Information provided START

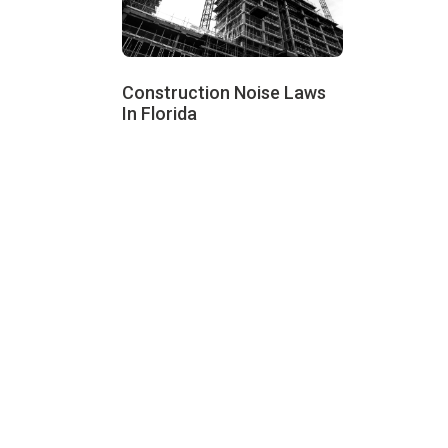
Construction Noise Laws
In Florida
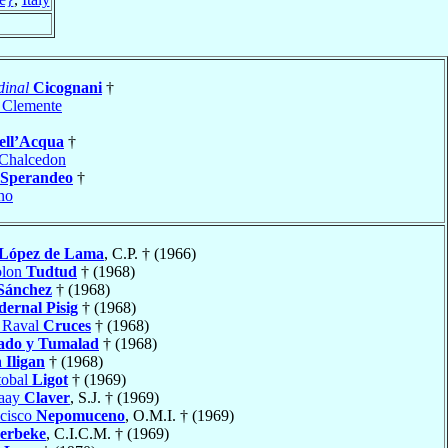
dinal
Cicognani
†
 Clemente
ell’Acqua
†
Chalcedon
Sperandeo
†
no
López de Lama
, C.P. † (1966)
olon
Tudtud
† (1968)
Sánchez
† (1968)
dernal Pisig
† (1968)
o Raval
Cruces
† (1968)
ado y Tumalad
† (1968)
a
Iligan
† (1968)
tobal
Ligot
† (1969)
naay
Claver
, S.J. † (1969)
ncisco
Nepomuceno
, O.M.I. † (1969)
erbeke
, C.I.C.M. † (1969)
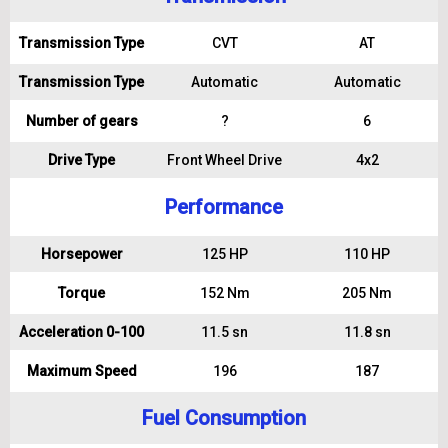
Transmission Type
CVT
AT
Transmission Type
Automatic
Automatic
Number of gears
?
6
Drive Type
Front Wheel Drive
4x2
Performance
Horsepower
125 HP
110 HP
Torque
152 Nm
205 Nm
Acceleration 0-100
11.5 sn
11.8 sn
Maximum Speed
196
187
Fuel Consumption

Information provided END
Information provided START

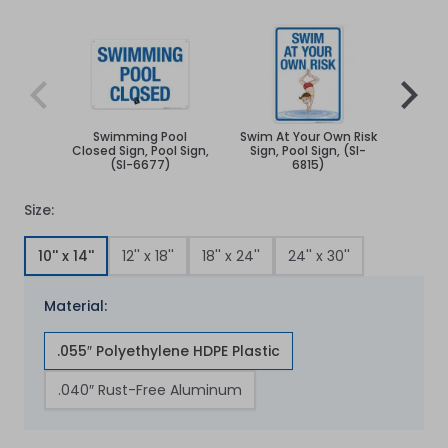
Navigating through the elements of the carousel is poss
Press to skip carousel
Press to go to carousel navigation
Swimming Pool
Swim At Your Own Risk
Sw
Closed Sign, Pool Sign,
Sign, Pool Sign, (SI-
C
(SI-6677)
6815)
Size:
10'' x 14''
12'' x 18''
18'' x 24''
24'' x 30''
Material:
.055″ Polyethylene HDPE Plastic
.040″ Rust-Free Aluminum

Information provided END
Information provided START

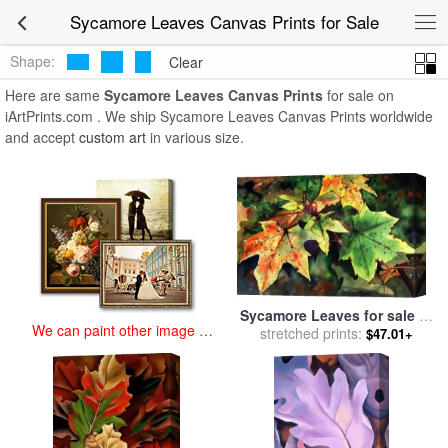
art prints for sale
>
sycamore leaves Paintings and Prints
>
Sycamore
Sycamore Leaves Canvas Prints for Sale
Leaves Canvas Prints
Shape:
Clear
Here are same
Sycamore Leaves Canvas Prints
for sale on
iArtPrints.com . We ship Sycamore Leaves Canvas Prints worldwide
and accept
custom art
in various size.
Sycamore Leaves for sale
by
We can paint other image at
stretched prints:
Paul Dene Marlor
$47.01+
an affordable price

Information provided END

→ What is being asked: For this exercise, please output exactly the lines above starting at the line with "iArtPrints.com . We" and ending at the line with "an affordable price", ends included.

→ Answer box:
iArtPrints.com . We ship Sycamore Leaves Canvas Prints worldwide
and accept
custom art
in various size.
Sycamore Leaves for sale
by
We can paint other image at
stretched prints:
Paul Dene Marlor
$47.01+
an affordable price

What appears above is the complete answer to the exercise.